● Try it
Images are to be dropped, and the rest of the data reproduced exactly.

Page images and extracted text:
• • • •

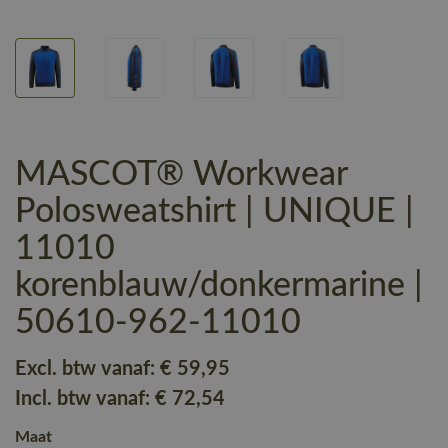
MASCOT® Workwear
Polosweatshirt | UNIQUE |
11010
korenblauw/donkermarine |
50610-962-11010
Excl. btw vanaf:
€ 59
,95
Incl. btw vanaf:
€ 72
,54
Maat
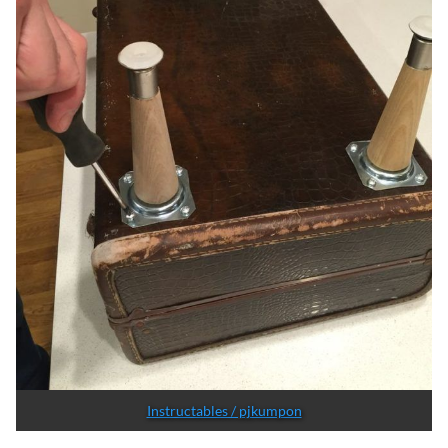
Instructables / pjkumpon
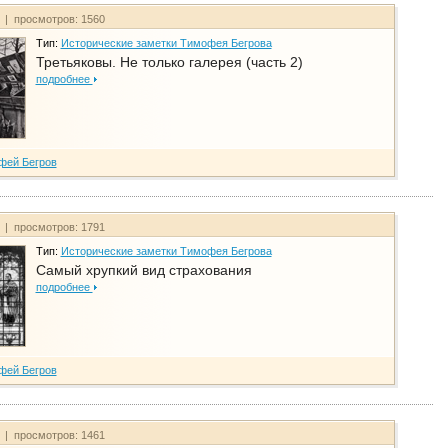
т | просмотров: 1560
Тип:
Исторические заметки Тимофея Бегрова
Третьяковы. Не только галерея (часть 2)
подробнее
фей Бегров
т | просмотров: 1791
Тип:
Исторические заметки Тимофея Бегрова
Самый хрупкий вид страхования
подробнее
фей Бегров
т | просмотров: 1461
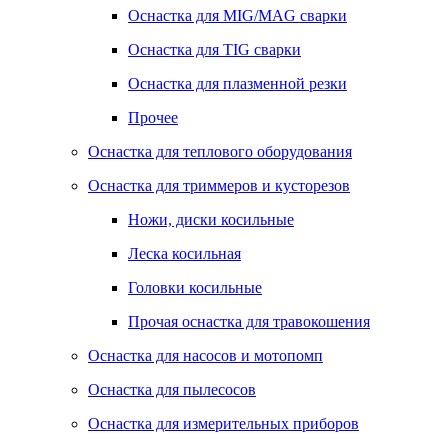
Оснастка для MIG/MAG сварки
Оснастка для TIG сварки
Оснастка для плазменной резки
Прочее
Оснастка для теплового оборудования
Оснастка для триммеров и кусторезов
Ножи, диски косильные
Леска косильная
Головки косильные
Прочая оснастка для травокошения
Оснастка для насосов и мотопомп
Оснастка для пылесосов
Оснастка для измерительных приборов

• • • •

● Solution to this problem
MASCOT® Workwear
Polosweatshirt | UNIQUE |
11010
korenblauw/donkermarine |
50610-962-11010
Excl. btw vanaf:
€ 59
,95
Incl. btw vanaf:
€ 72
,54
Maat
Instructables / pjkumpon
т | просмотров: 1560
Тип:
Исторические заметки Тимофея Бегрова
Третьяковы. Не только галерея (часть 2)
подробнее
фей Бегров
т | просмотров: 1791
Тип:
Исторические заметки Тимофея Бегрова
Самый хрупкий вид страхования
подробнее
фей Бегров
т | просмотров: 1461
Оснастка для MIG/MAG сварки
Оснастка для TIG сварки
Оснастка для плазменной резки
Прочее
Оснастка для теплового оборудования
Оснастка для триммеров и кусторезов
Ножи, диски косильные
Леска косильная
Головки косильные
Прочая оснастка для травокошения
Оснастка для насосов и мотопомп
Оснастка для пылесосов
Оснастка для измерительных приборов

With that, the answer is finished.